Bagian II

103 12 2
                                    

Arumi

Kamar kecil berwarna hijau muda itu dalam sekejap berubah serupa angkasa yang dipenuhi ratusan  bintang berwarna warni. Tidak ada suara apapun kecuali suara lampu tidur proyektor berbentuk kura-kura yang diletakkan kembali ke atas meja. Beberapa menit kemudian ruangan menjadi semakin menjadi sunyi, hingga terdengar bunyi "klek" yang berasal dari suara pintu yang ditutup pelan dari luar.

 Sepasang mata perlahan kembali terbuka dan memperhatikan ke arah celah di bawah pintu. Kakinya berjinjit pelan menuju ke sana, lalu mengintip dari lubang kunci untuk memastikan bahwa ayahnya sudah tidak terlihat di sekitaran kerajaan angkasanya.

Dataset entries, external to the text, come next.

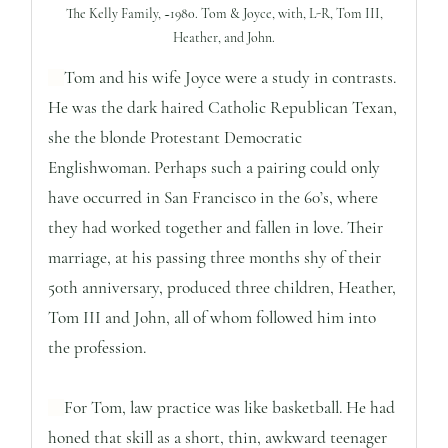
The Kelly Family, ~1980. Tom & Joyce, with, L-R, Tom III,
Heather, and John.
Tom and his wife Joyce were a study in contrasts.
He was the dark haired Catholic Republican Texan,
she the blonde Protestant Democratic
Englishwoman. Perhaps such a pairing could only
have occurred in San Francisco in the 60’s, where
they had worked together and fallen in love. Their
marriage, at his passing three months shy of their
50th anniversary, produced three children, Heather,
Tom III and John, all of whom followed him into
the profession.
For Tom, law practice was like basketball. He had
honed that skill as a short, thin, awkward teenager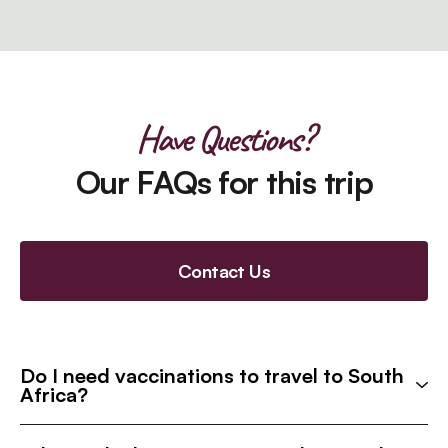
Have Questions?
Our FAQs for this trip
Contact Us
Do I need vaccinations to travel to South
Africa?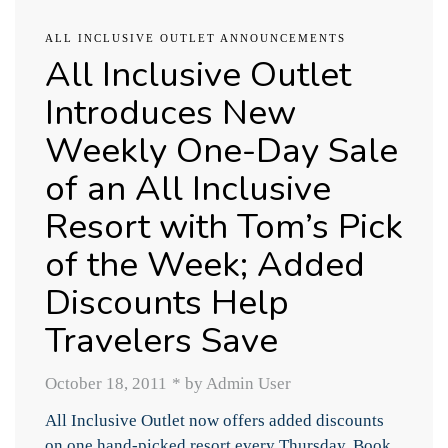
ALL INCLUSIVE OUTLET ANNOUNCEMENTS
All Inclusive Outlet
Introduces New
Weekly One-Day Sale
of an All Inclusive
Resort with Tom’s Pick
of the Week; Added
Discounts Help
Travelers Save
October 18, 2011
*
by Admin User
All Inclusive Outlet now offers added discounts
on one hand-picked resort every Thursday. Book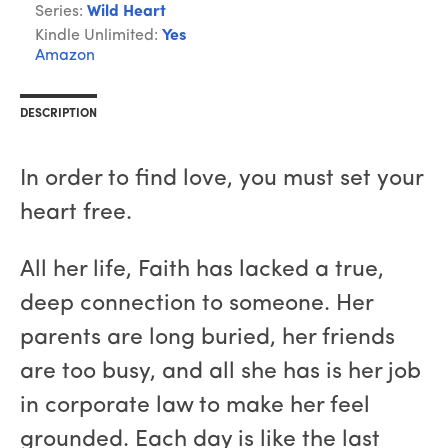
Series:
Wild Heart
Kindle Unlimited:
Yes
Amazon
DESCRIPTION
In order to find love, you must set your
heart free.
All her life, Faith has lacked a true,
deep connection to someone. Her
parents are long buried, her friends
are too busy, and all she has is her job
in corporate law to make her feel
grounded. Each day is like the last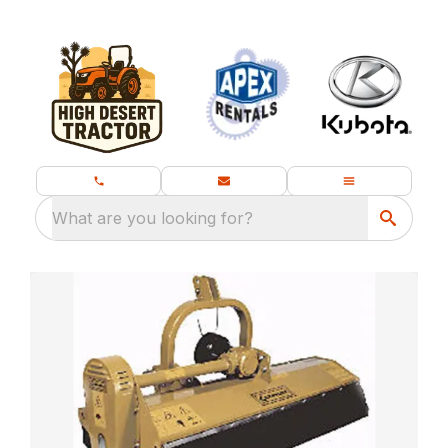
What are you looking for?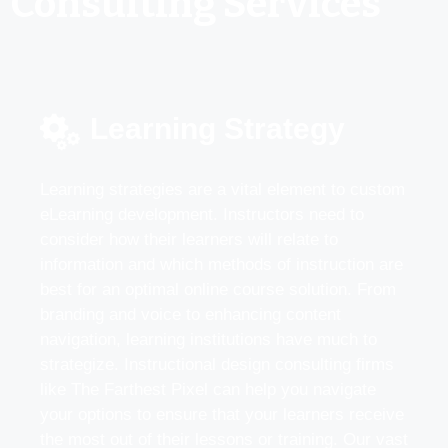
Consulting Services
Learning Strategy
Learning strategies are a vital element to custom
eLearning development. Instructors need to
consider how their learners will relate to
information and which methods of instruction are
best for an optimal online course solution. From
branding and voice to enhancing content
navigation, learning institutions have much to
strategize. Instructional design consulting firms
like The Farthest Pixel can help you navigate
your options to ensure that your learners receive
the most out of their lessons or training. Our vast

"Yes! aman!" seru remaja 17 tahun itu sambil berbalik dan melompat kembali ke tempat tidurnya. Ia segera meraba bawah bantal, mencari benda berbentuk persegi panjang pipih yang tadi disembunyikannya di sana. Ayahnya sama sekali tak menyadari bahwa gadis berambut lurus sebahu itu sebelumnya hanya berpura-pura tidur saja. Ia sangat cerdik dan awas seperti kancil kecil. Indera pendengarannya juga begitu tajam, sehingga ia dapat dengan jelas mendengar langkah seseorang meski masih berjarak beberapa meter dari pintu kamarnya.

Gadis cantik berwajah bulat dan berponi melengkung yang membuatnya tampak imut-imut itu kini bernyanyi-nyanyi kecil sambil sibuk menggeser-geser tablet berwarna merah muda yang ia letakkan di atas tumpukan dua bantal. Pokoknya aku enggak akan tidur kalau belum naik level! gumamnya dengan mata menyala-nyala seolah hendak menghabisi sesuatu.

Setengah menit kemudian, telunjuknya begitu lincah memindahkan gambar segitiga ungu dengan dua segitiga ungu lainnya, kotak kuning dengan deretan kotak kuning lainnya, dan gambar berbentuk hati merah dengan hati merah lainnya sehingga menjadi satu baris kecil berisi tiga hingga lima gambar dengan bentuk dan warna yang sama. 

“Aduh, padahal kurang satu lagi!” Kini ia memekik sambil mengacak-acak rambut, kemudian mendengus panjang karena kesal. Diliriknya bagian kanan atas layar benda berukuran tujuh inci tersebut. Di sana tertera angka 22:48. Angka yang dirasanya tak begitu ekstrem untuk batas jam tidur bagi anak seusianya.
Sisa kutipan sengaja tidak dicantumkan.